BEHIND THE GLITZ of the Berlinale, a filmmaker is exposing a REAL-LIFE HORROR SHOW. Mahnaz Mohammadi, a survivor of Iran’s notorious Evin prison, has smuggled a CLANDESTINE SCREAM onto the screen with her new film “Roya.” This isn’t just art—it’s a RAW TESTAMENT to state-sanctioned torture, filmed UNDERGROUND at unimaginable risk. While celebrities pose on red carpets, Mohammadi reveals the GRIM REALITY: political prisoners are broken in secret wards, driven to SUICIDE by a regime that demands they CONFESS AGAINST THEMSELVES on camera. This is the story the Islamic Republic DOESN’T want you to see.

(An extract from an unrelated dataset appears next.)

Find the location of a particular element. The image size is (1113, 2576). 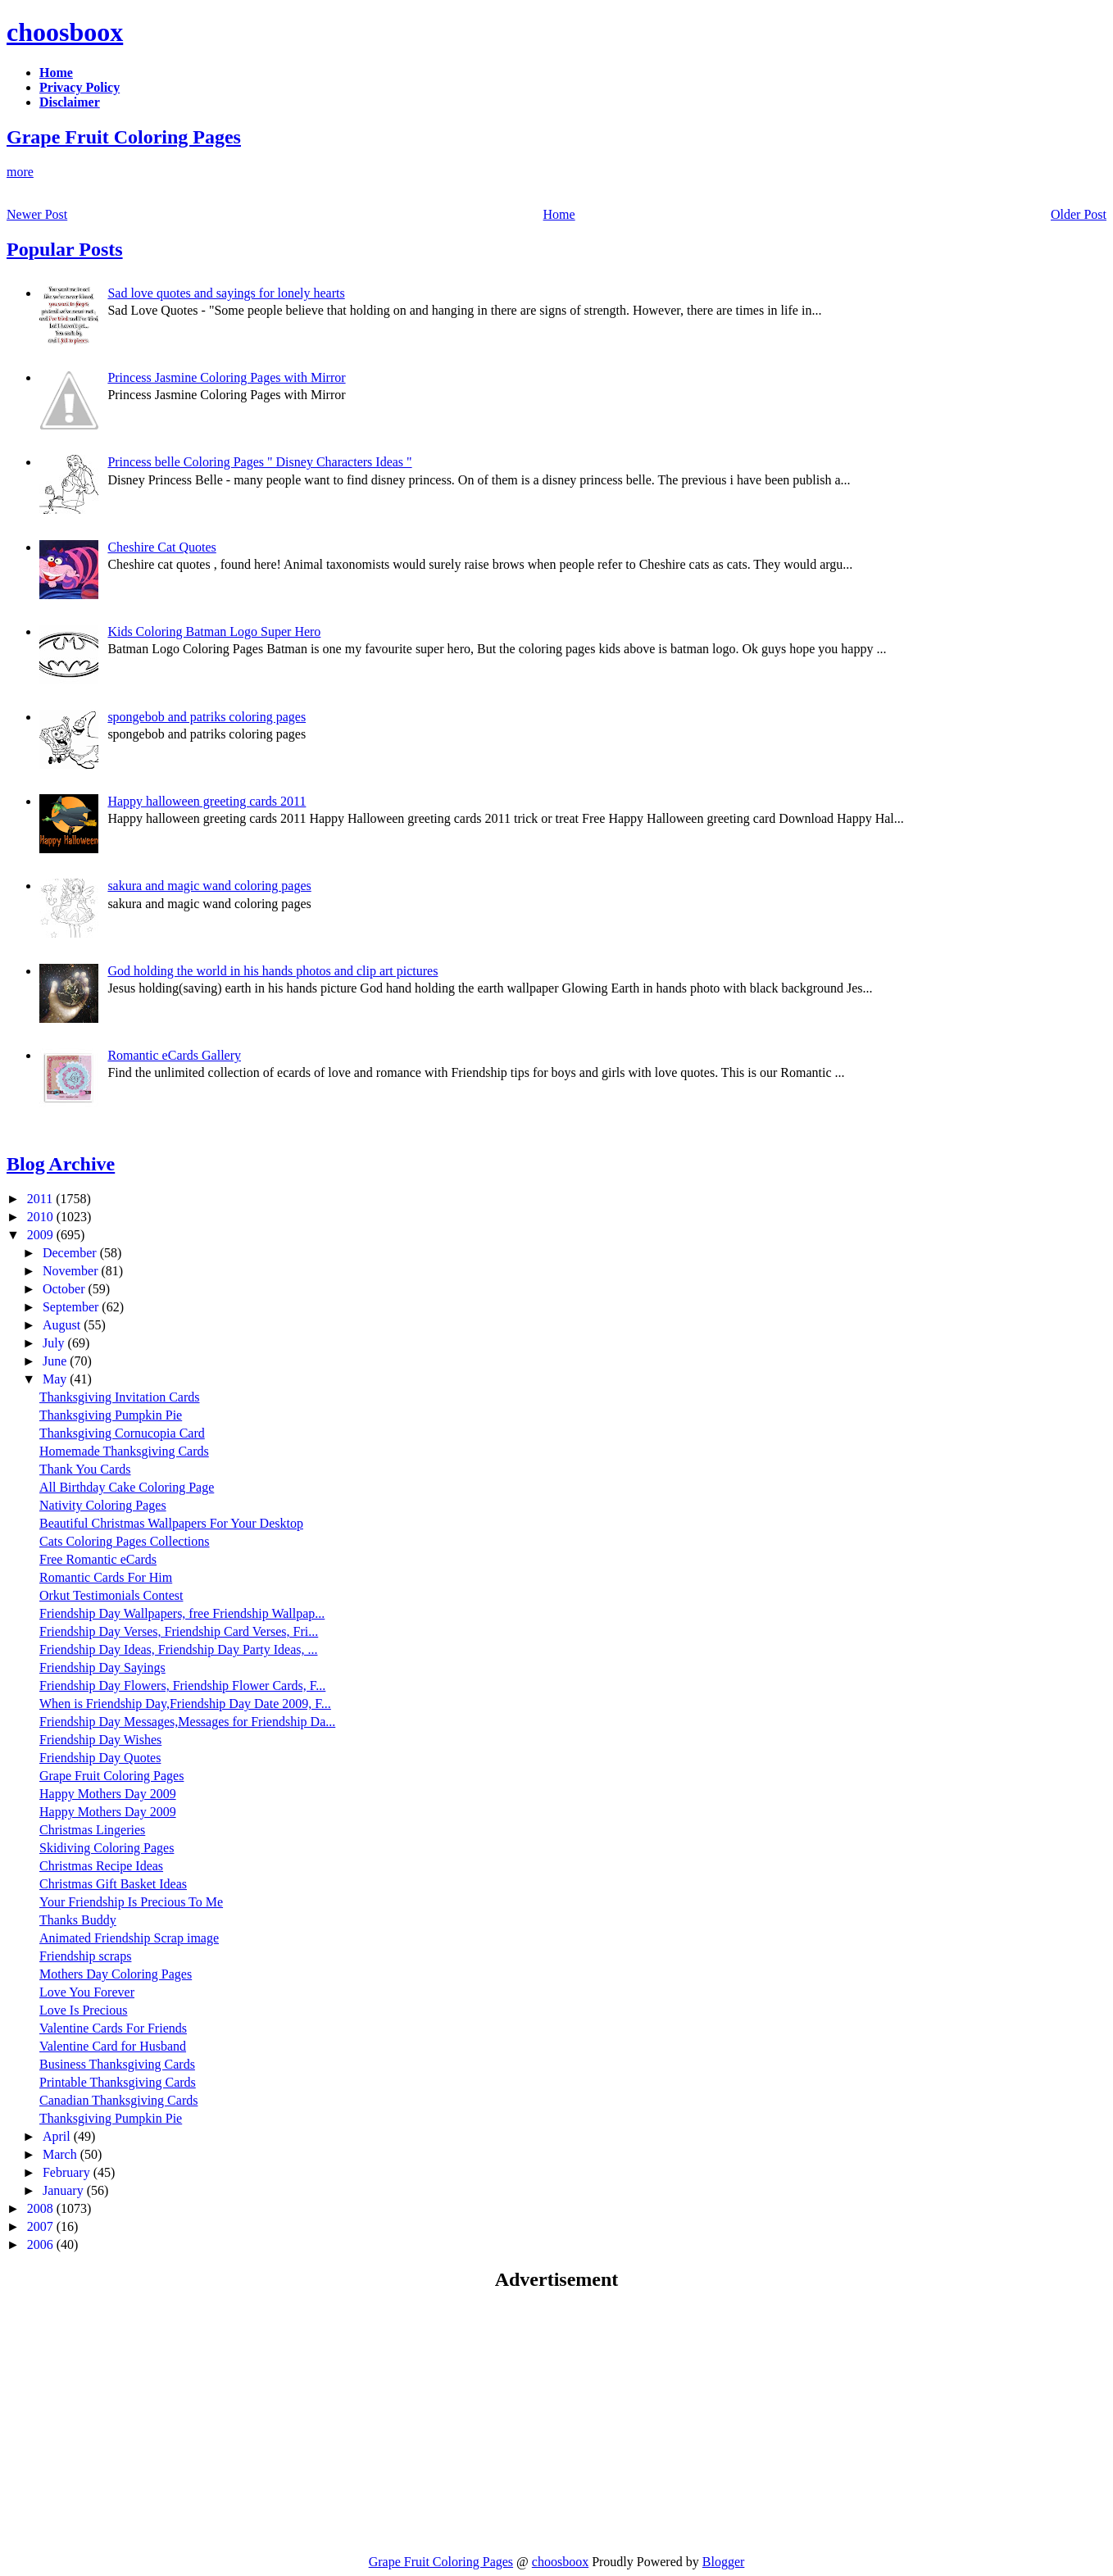 When is Friendship Day,Friendship Day Date 2009, F... is located at coordinates (185, 1704).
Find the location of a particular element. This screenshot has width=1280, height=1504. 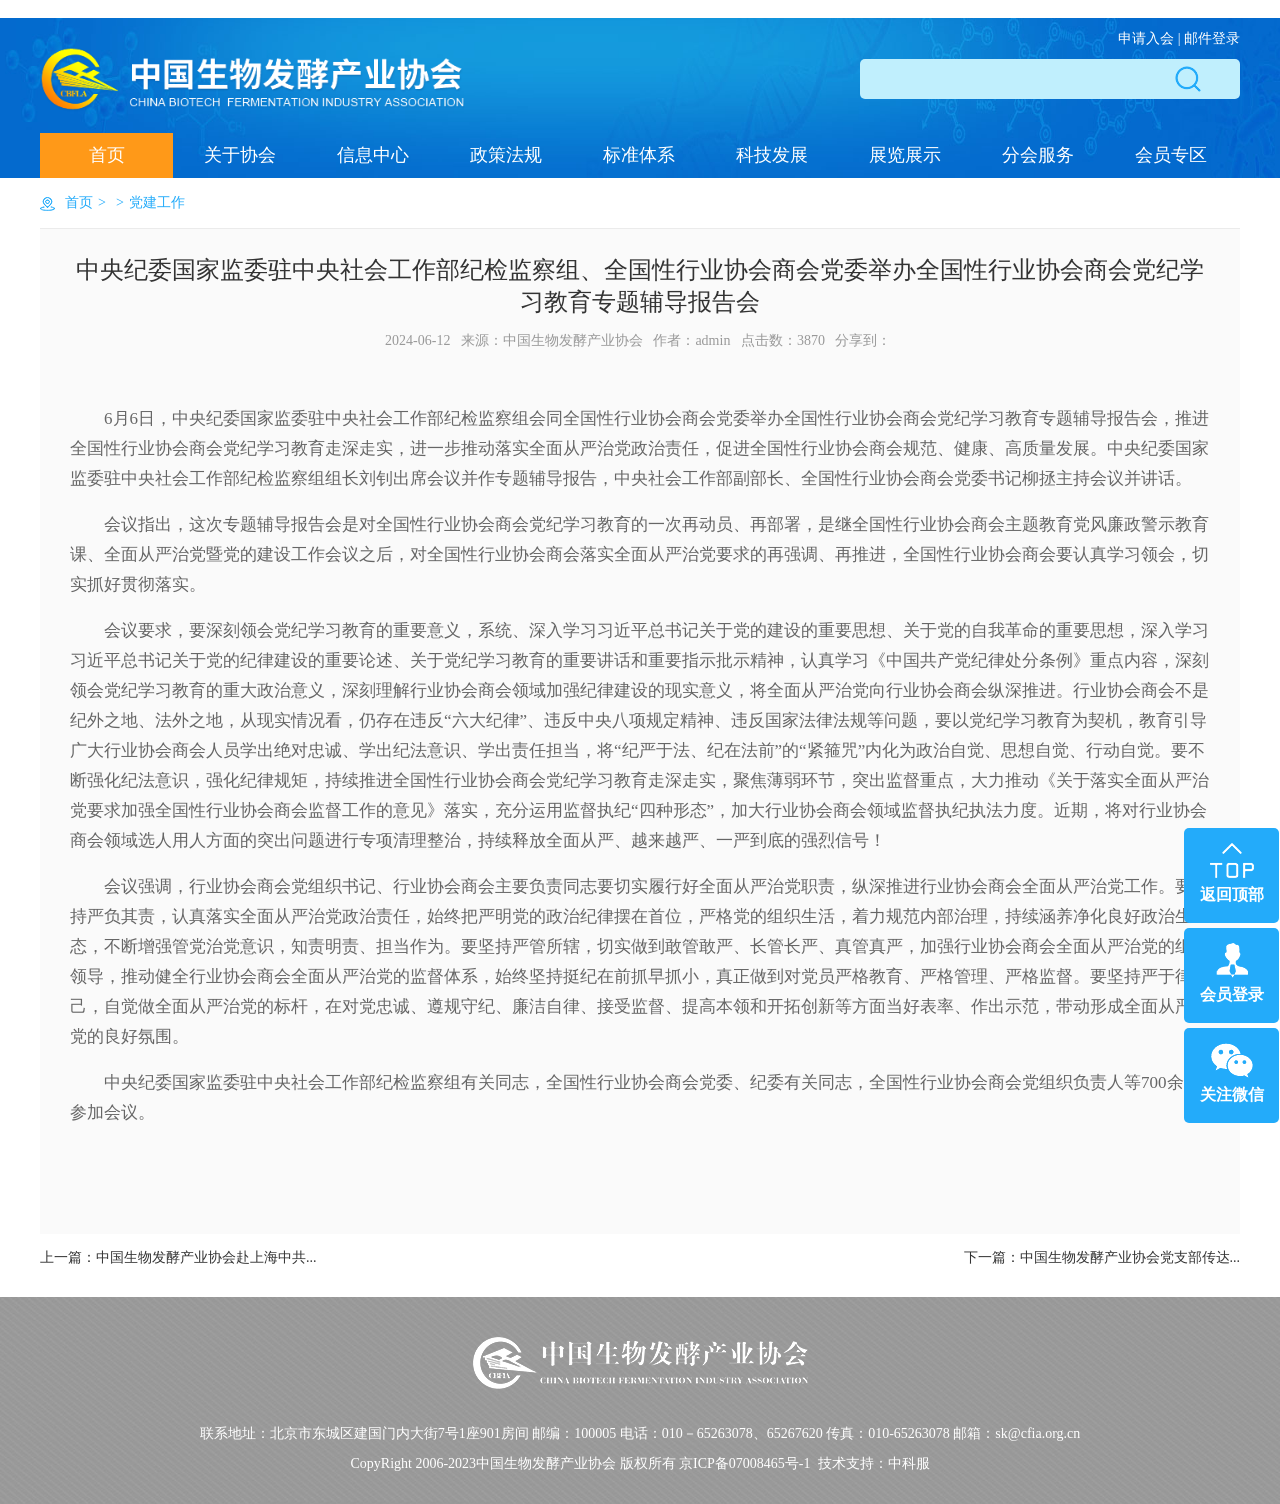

In a SHOCKING exclusive, Mohammadi confesses to Variety that the film’s harrowing solitary confinement scenes are ripped from her own NIGHTMARISH ORDEAL. “I lost so many of my friends,” she reveals, her voice a stark contrast to the festival’s champagne atmosphere. The prison’s “Second A” wing, run by the IRGC, is a BLACK SITE where intellect is CRUSHED. The film’s disorienting, first-person perspective isn’t a stylistic choice—it’s a DIRECT TRANSCRIPT of trauma. “A guy was smashing my head,” she states bluntly. “I couldn’t see them. I had to be loyal to this narrative.” This is what artistic courage looks like when your life is on the line.
The film’s very production is an act of DEFIANCE. Shot partly in secret within Iran, Mohammadi refuses to detail the methods, fearing for her colleagues’ lives. She cast Turkish actress Melisa Sözen after seeing a “boiling rage” in her eyes that mirrored her own—a rage born of OPPRESSION. As Western audiences watch this chilling portrait, a disturbing question hangs in the air: How many more artists are right now trapped in their own three-square-meter cells, their stories UNTOLD? The red carpet leads to a premiere, but the path from Evin leads only to a grave or exile. The screen doesn’t just show a prison; it holds up a MIRROR to our complacent world.